◆ Exercise ◆
All of the data below must be reproduced word for word, but without its images.

BEGIN Records supplied

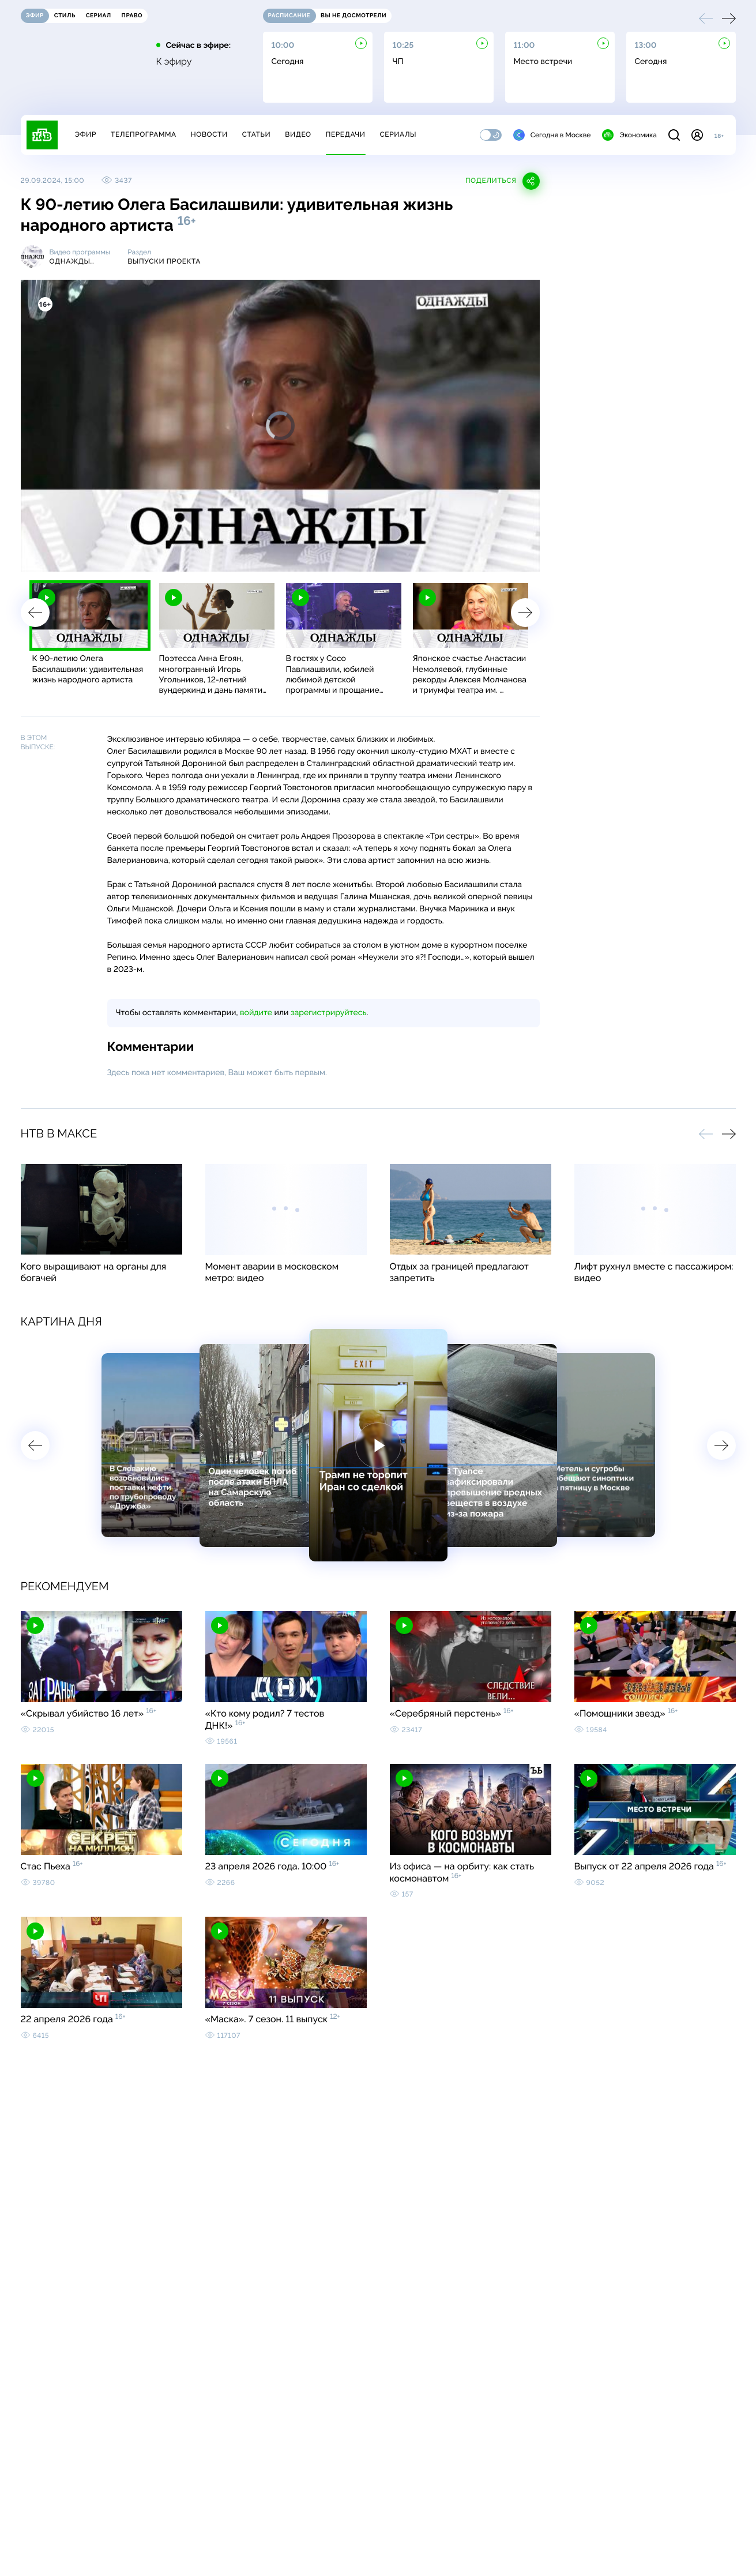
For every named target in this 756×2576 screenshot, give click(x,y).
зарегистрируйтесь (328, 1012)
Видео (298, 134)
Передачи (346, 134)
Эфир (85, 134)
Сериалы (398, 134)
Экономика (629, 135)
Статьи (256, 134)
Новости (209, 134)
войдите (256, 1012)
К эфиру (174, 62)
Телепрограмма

END Records supplied

◆ Expected answer ◆
For every named target in this 756×2576 screenshot, give click(x,y).
зарегистрируйтесь (328, 1012)
Видео (298, 134)
Передачи (346, 134)
Эфир (85, 134)
Сериалы (398, 134)
Экономика (629, 135)
Статьи (256, 134)
Новости (209, 134)
войдите (256, 1012)
К эфиру (174, 62)
Телепрограмма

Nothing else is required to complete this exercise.